Rima pushed herself upright and said, “No, give me your arm. I’ll walk.”
The clergyman led them down dim weedy paths past the porticoes of mausoleums cut into the hillside. Gleams of light from below lit corners of inscriptions to the splendid dead:
“… His victorious campaign …” “….. whose unselfish devotion …..” “… revered by his students …” “….. esteemed by his colleagues …..” “… beloved by all …”
They crossed a flat space and walked along a cobbled lane. Ritchie-Smollet said, “A tributary of the river once flowed under here.”
Lanark saw that a low wall beside him was the parapet of a bridge and looked over onto a steeply embanked road. Cars sped up this to the motorway but there seemed to be a barrier: after slowing and stopping they turned and came back again. A tiny distinct throbbing in the air worked on the eardrum like the point of a drill on a tooth.
“What’s that noise?”
“There appears to be a pile-up at the intersection: a burst transporter, one of these huge dangerous God-the-Father jobs. The council ought to ban them. The city looks like being sealed off for quite a while. However, we’ve adequate food stocks. Come through here, it’s a short cut.”

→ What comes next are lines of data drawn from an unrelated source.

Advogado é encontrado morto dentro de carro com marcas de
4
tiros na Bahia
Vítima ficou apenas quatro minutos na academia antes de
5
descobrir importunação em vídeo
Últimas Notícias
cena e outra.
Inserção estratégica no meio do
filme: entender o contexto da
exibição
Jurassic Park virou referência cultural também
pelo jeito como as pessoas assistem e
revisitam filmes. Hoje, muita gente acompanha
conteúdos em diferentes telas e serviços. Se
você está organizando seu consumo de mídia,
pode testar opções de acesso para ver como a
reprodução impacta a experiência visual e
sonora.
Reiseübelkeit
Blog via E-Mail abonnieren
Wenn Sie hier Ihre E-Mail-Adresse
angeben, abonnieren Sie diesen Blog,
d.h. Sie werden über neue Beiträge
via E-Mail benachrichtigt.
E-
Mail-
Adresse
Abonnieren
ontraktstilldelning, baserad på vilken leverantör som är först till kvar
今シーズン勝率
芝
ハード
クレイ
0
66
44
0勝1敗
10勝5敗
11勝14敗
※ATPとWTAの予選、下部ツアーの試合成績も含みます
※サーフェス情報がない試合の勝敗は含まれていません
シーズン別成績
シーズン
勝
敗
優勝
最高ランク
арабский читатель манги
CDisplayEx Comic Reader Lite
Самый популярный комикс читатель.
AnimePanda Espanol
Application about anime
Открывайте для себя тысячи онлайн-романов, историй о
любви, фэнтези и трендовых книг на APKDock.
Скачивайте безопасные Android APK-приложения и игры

The parapet had given way to a wall screened by bushes. Ritchie-Smollet parted two of these uncovering a hole into brighter air. Lanark helped Rima through. They were in the grounds of the cathedral where gravestones lay flat like a pavement. Vans and private cars stood on them against the surrounding wall, and Rima sank down on the step of a mobile crane. Ritchie-Smollet thrust hands into trouser pockets and stared ahead with a small satisfied smile.
“There she stands!” he said. “Our centre of government once again.”

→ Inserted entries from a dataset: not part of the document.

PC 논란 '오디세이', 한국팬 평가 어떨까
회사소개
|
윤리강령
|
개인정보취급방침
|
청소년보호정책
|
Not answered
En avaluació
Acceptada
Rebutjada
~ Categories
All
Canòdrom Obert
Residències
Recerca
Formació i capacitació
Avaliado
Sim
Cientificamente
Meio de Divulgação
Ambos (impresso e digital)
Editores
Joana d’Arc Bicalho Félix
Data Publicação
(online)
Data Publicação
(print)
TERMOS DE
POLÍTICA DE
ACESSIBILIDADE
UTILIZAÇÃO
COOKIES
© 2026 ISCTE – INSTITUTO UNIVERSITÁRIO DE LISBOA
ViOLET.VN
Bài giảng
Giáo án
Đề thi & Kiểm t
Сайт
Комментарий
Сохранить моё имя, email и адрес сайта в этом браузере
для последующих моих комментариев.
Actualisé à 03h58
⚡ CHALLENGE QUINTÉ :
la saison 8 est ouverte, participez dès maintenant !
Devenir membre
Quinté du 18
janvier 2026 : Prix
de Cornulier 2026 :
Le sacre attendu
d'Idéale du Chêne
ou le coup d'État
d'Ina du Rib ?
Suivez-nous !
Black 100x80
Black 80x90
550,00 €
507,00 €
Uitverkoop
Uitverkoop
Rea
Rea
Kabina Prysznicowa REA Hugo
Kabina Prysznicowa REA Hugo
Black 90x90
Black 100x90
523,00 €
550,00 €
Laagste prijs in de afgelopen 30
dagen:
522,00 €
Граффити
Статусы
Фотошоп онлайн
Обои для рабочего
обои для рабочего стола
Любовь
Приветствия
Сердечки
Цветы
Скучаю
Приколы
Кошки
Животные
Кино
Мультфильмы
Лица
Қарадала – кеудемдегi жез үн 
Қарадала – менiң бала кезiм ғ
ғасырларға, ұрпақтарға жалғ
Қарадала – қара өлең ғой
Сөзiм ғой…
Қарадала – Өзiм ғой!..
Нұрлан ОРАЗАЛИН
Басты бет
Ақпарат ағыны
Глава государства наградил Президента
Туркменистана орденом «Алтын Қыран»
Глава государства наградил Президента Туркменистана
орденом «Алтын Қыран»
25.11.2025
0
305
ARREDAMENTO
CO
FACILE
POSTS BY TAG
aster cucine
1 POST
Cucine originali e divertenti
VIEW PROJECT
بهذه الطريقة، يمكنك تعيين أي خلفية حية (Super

Lanark looked at the cathedral. At first the floodlit spire seemed too solid for the flat black shape upholding it, a shape cut through by rows of dim yellow windows; then his eye made out the tower, roofs and buttresses of a sturdy Gothic ark, the sculpted waterspouts broken and rubbed by weather and the hammers of old iconoclasts.
“What do you mean, centre of government? Unthank has a city chambers.”
“Ah, yes, we use it nowadays for property deals. Quite a lot of work is done there, but the real legislators come here. I know you’re keen to meet them but first you’ll have to sleep. I speak as a doctor now, not as a minister of the gospel, so you mustn’t argue with me.”
They walked over inscriptions more laconic than in the higher cemetery.
“William Skinner: 5½ feet North × 2¼ West.”
“Harry Fleming, his wife Minnie, their son George, their daughter Amy: 6 feet West × 2½ North.”